### WHAT YOU WILL DO
From the entries below, return exactly the lines beginning at the one that contains "LA GACILLY. LE PROGRAMME" and ending at the one that contains "orlogerie Ancienne", both of them included, and only those lines.

### RECORDS FOR THE EXERCISE

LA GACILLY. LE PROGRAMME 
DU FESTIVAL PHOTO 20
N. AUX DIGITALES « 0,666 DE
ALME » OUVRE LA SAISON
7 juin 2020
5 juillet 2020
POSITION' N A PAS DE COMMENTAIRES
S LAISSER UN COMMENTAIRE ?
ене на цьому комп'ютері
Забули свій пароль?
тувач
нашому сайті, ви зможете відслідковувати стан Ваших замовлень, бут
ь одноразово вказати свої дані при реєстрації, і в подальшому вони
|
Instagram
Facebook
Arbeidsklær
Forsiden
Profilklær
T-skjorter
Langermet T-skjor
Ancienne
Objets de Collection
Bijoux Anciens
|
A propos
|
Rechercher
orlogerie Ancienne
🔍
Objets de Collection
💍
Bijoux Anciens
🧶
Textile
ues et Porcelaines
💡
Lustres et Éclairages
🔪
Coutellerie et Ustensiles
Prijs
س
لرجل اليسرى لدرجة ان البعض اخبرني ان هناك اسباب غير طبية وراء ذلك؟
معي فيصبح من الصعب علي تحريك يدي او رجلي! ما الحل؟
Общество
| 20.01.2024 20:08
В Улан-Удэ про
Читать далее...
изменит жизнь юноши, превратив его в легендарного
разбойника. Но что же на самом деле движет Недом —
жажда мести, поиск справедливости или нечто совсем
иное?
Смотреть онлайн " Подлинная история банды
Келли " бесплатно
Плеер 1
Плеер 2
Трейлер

* * *

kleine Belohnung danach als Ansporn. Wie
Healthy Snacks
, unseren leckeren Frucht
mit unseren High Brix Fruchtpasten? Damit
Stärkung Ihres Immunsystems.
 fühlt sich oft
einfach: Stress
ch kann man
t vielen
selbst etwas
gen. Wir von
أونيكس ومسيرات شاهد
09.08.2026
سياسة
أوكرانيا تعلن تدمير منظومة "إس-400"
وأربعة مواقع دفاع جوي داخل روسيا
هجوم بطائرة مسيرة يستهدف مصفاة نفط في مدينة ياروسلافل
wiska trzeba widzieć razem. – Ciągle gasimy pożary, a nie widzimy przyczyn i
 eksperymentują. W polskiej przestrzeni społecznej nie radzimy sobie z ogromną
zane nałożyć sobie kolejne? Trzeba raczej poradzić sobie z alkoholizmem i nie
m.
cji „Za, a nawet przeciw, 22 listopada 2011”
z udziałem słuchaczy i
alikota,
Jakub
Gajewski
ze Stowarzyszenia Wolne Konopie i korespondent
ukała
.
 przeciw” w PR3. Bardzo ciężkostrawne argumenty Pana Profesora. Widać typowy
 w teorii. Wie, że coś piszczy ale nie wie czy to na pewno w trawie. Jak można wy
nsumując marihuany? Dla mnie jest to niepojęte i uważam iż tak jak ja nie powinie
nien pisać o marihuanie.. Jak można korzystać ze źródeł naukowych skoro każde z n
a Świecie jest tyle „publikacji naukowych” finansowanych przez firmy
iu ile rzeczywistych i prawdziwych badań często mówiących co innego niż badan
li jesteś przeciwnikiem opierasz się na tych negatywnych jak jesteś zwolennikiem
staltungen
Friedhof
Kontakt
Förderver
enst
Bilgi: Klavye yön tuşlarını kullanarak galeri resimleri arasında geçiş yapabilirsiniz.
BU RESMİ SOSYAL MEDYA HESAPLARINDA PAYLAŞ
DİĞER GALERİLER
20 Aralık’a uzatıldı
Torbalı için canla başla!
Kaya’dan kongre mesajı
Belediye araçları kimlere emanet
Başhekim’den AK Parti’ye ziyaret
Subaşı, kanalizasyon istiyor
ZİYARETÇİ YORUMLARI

--

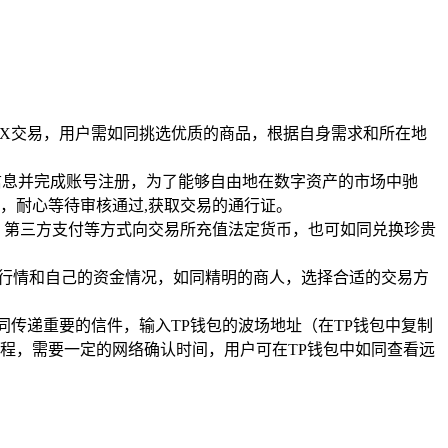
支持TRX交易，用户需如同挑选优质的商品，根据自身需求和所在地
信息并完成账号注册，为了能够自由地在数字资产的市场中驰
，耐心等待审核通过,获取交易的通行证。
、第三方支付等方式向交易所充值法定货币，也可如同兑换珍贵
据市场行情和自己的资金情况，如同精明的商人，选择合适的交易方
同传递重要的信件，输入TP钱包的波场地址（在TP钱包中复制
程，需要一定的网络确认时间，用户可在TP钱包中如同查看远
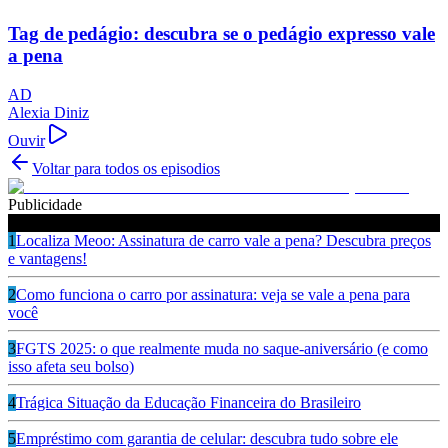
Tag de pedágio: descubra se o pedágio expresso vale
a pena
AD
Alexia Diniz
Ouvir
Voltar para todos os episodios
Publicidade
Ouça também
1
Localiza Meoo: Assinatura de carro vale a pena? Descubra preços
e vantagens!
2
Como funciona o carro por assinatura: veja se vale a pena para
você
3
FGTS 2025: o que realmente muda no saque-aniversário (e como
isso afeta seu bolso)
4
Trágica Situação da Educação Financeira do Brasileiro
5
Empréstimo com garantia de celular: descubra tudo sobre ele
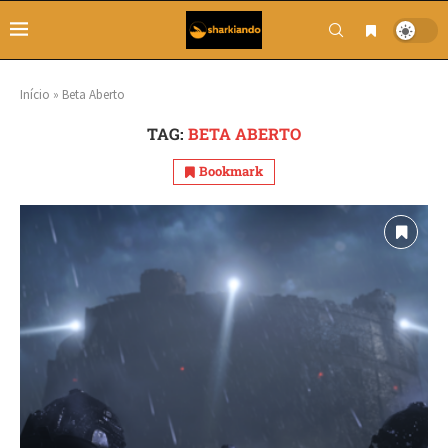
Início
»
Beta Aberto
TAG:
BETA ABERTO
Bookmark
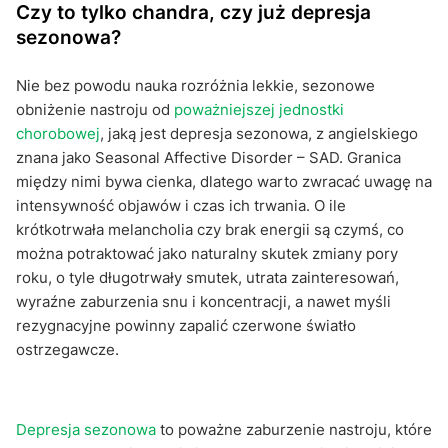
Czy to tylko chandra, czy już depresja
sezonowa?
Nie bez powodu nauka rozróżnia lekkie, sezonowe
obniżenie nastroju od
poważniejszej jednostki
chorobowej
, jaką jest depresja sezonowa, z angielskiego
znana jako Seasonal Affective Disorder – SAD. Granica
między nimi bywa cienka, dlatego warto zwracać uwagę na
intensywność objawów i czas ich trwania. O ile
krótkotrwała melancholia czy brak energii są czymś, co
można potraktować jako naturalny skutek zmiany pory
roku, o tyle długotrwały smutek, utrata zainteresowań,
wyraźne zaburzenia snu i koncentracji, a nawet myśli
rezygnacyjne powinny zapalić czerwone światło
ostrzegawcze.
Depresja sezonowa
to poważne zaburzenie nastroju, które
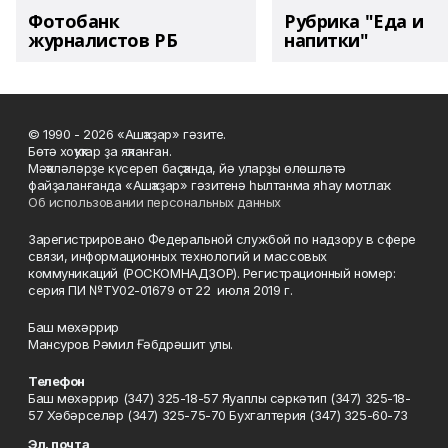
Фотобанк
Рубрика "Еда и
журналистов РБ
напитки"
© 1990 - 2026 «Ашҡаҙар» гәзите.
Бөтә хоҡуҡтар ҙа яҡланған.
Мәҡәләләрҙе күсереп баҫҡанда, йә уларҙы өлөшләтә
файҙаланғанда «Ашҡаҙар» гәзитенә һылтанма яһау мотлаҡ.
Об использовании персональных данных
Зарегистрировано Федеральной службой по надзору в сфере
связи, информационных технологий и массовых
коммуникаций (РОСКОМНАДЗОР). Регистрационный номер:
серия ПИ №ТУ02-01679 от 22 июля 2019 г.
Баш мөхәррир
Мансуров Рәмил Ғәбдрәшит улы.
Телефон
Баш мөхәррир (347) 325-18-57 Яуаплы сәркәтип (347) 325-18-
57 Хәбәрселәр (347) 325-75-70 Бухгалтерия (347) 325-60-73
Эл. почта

### SOLVED PROBLEM
LA GACILLY. LE PROGRAMME 
DU FESTIVAL PHOTO 20
N. AUX DIGITALES « 0,666 DE
ALME » OUVRE LA SAISON
7 juin 2020
5 juillet 2020
POSITION' N A PAS DE COMMENTAIRES
S LAISSER UN COMMENTAIRE ?
ене на цьому комп'ютері
Забули свій пароль?
тувач
нашому сайті, ви зможете відслідковувати стан Ваших замовлень, бут
ь одноразово вказати свої дані при реєстрації, і в подальшому вони
|
Instagram
Facebook
Arbeidsklær
Forsiden
Profilklær
T-skjorter
Langermet T-skjor
Ancienne
Objets de Collection
Bijoux Anciens
|
A propos
|
Rechercher
orlogerie Ancienne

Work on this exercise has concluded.